DATA SHOWN Start Marker

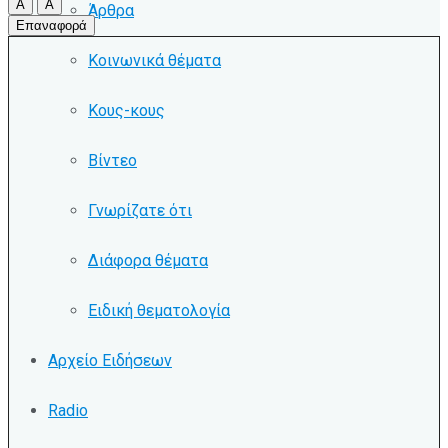
A
A
Άρθρα
Επαναφορά
Κοινωνικά θέματα
Κους-κους
Βίντεο
Γνωρίζατε ότι
Διάφορα θέματα
Ειδική θεματολογία
Αρχείο Ειδήσεων
Radio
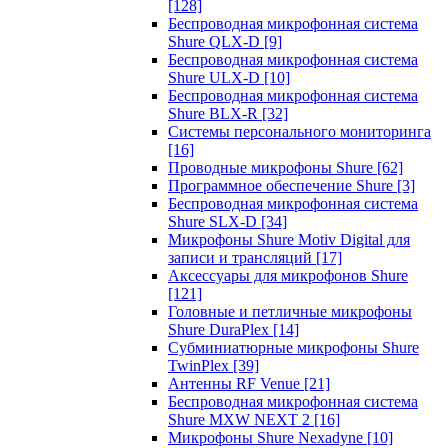
[128]
Беспроводная микрофонная система
Shure QLX-D
[9]
Беспроводная микрофонная система
Shure ULX-D
[10]
Беспроводная микрофонная система
Shure BLX-R
[32]
Системы персонального мониторинга
[16]
Проводные микрофоны Shure
[62]
Программное обеспечение Shure
[3]
Беспроводная микрофонная система
Shure SLX-D
[34]
Микрофоны Shure Motiv Digital для
записи и трансляций
[17]
Аксессуары для микрофонов Shure
[121]
Головные и петличные микрофоны
Shure DuraPlex
[14]
Субминиатюрные микрофоны Shure
TwinPlex
[39]
Антенны RF Venue
[21]
Беспроводная микрофонная система
Shure MXW NEXT 2
[16]
Микрофоны Shure Nexadyne
[10]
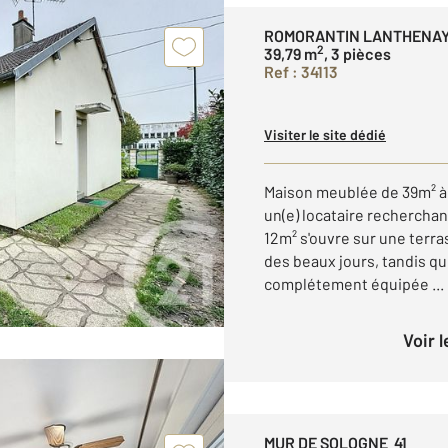
ROMORANTIN LANTHENAY
2
39,79 m
, 3 pièces
Ref : 34113
Visiter le site dédié
Maison meublée de 39m² à
un(e) locataire recherchant
12m² s'ouvre sur une terra
des beaux jours, tandis qu
complétement équipée ...
Voir 
MUR DE SOLOGNE 41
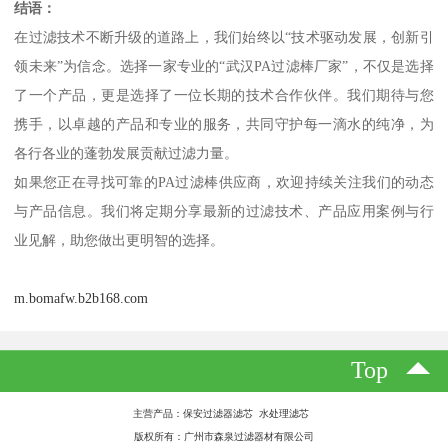
结语：
在过滤技术不断升级的道路上，我们始终以“技术驱动发展，创新引
领未来”为信念。选择一家专业的“武汉PA过滤棒厂家”，不仅是选择
了一个产品，更是选择了一位长期的技术合作伙伴。我们期待与您
携手，以卓越的产品和专业的服务，共同守护每一滴水的纯净，为
各行各业的蓬勃发展贡献过滤力量。
如果您正在寻找可靠的PA过滤棒供应商，欢迎持续关注我们的动态
与产品信息。我们将定期分享最新的过滤技术、产品应用案例与行
业见解，助您做出更明智的选择。
m.bomafw.b2b168.com
Top
主营产品：保安过滤器滤芯 水处理滤芯
版权所有：广州市森泉过滤器材有限公司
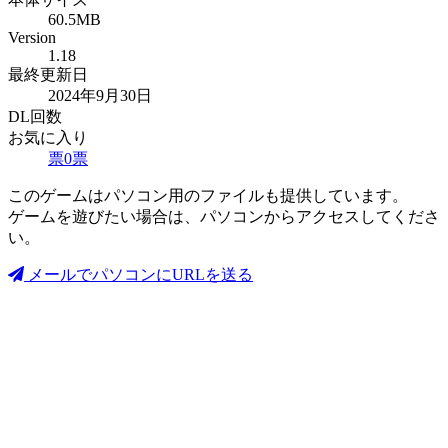
60.5MB
Version
1.18
最終更新日
2024年9月30日
DL回数
お気に入り
票
0
票
このゲームはパソコン用のファイルも提供しています。
ゲームを遊びたい場合は、パソコンからアクセスしてくださ
い。
メールでパソコンにURLを送る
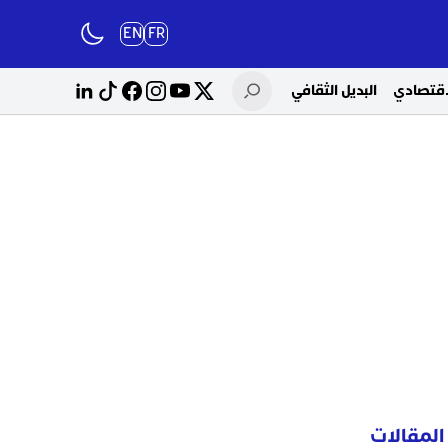
EN
FR
لاقتصادي
البديل الثقافي
المقالات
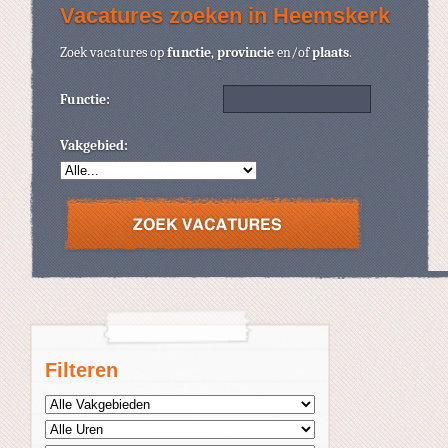
Vacatures zoeken in Heemskerk
Zoek vacatures op
functie
,
provincie
en/of
plaats
.
Functie:
Vakgebied:
Filteren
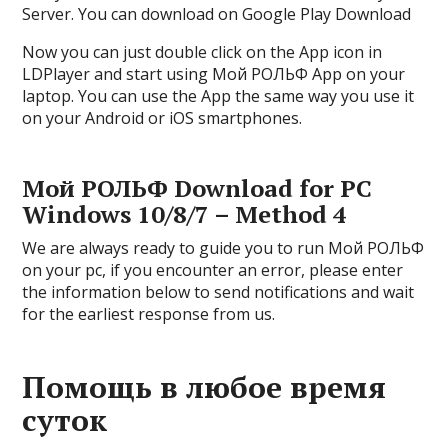
Server. You can download on Google Play Download
Now you can just double click on the App icon in
LDPlayer and start using Мой РОЛЬФ App on your
laptop. You can use the App the same way you use it
on your Android or iOS smartphones.
Мой РОЛЬФ Download for PC
Windows 10/8/7 – Method 4
We are always ready to guide you to run Мой РОЛЬФ
on your pc, if you encounter an error, please enter
the information below to send notifications and wait
for the earliest response from us.
Помощь в любое время
суток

DATA SHOWN End Marker

DIRECTIONS FOR THIS TASK |
Each line that includes the string "РОЛЬФ" should be copied from the data.

SOLUTION TO THIS TASK |
LDPlayer and start using Мой РОЛЬФ App on your
Мой РОЛЬФ Download for PC
We are always ready to guide you to run Мой РОЛЬФ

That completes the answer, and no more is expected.